====== DATA FOR THIS TASK ======

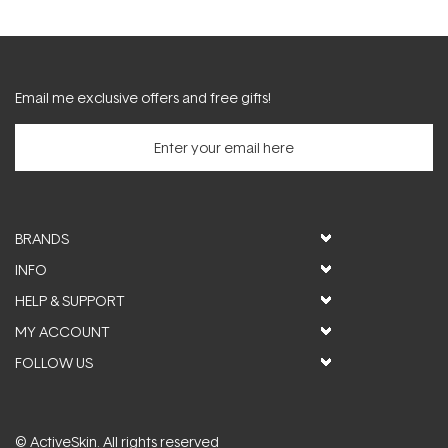
Email me exclusive offers and free gifts!
BRANDS
INFO
HELP & SUPPORT
MY ACCOUNT
FOLLOW US
© ActiveSkin. All rights reserved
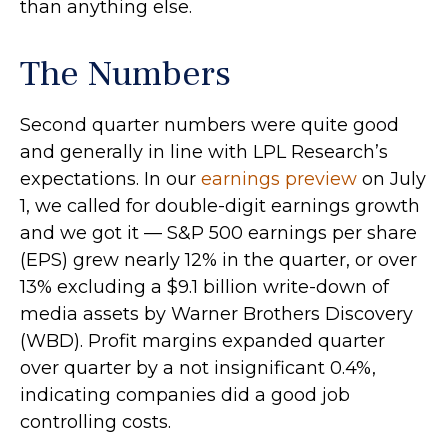
than anything else.
The Numbers
Second quarter numbers were quite good
and generally in line with LPL Research’s
expectations. In our
earnings preview
on July
1, we called for double-digit earnings growth
and we got it — S&P 500 earnings per share
(EPS) grew nearly 12% in the quarter, or over
13% excluding a $9.1 billion write-down of
media assets by Warner Brothers Discovery
(WBD). Profit margins expanded quarter
over quarter by a not insignificant 0.4%,
indicating companies did a good job
controlling costs.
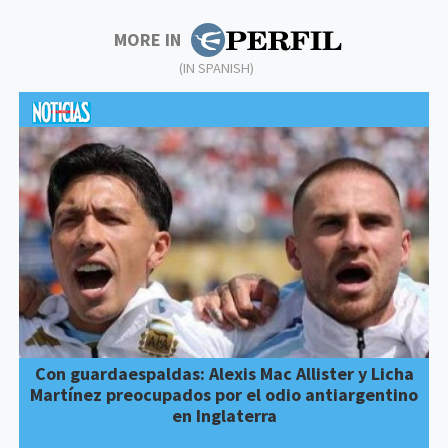
MORE IN
(IN SPANISH)
Con guardaespaldas: Alexis Mac Allister y Licha
Martínez preocupados por el odio antiargentino
en Inglaterra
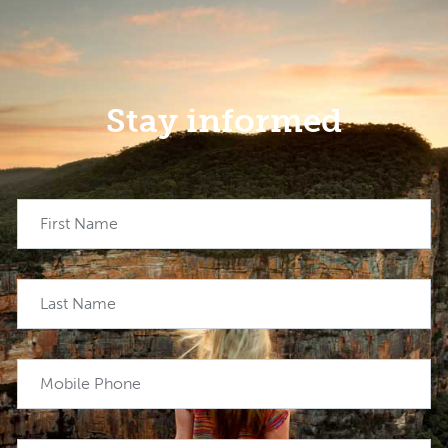
Stay informed
First Name
Last Name
Mobile Phone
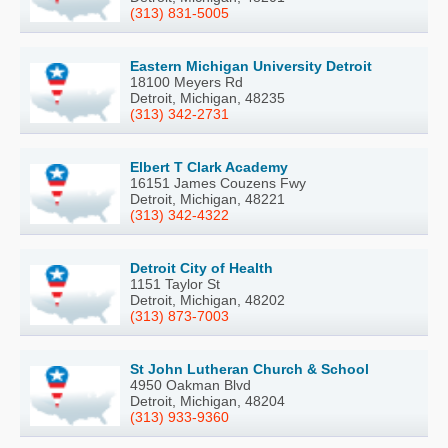
(313) 831-5005
Eastern Michigan University Detroit
18100 Meyers Rd
Detroit, Michigan, 48235
(313) 342-2731
Elbert T Clark Academy
16151 James Couzens Fwy
Detroit, Michigan, 48221
(313) 342-4322
Detroit City of Health
1151 Taylor St
Detroit, Michigan, 48202
(313) 873-7003
St John Lutheran Church & School
4950 Oakman Blvd
Detroit, Michigan, 48204
(313) 933-9360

======

> INSTRUCTIONS FOR THE TASK:
Every line from the one containing "Detroit City of Health" through the end of the entries above must be echoed exactly, with both ends kept.

> EXERCISE OUTPUT:
Detroit City of Health
1151 Taylor St
Detroit, Michigan, 48202
(313) 873-7003
St John Lutheran Church & School
4950 Oakman Blvd
Detroit, Michigan, 48204
(313) 933-9360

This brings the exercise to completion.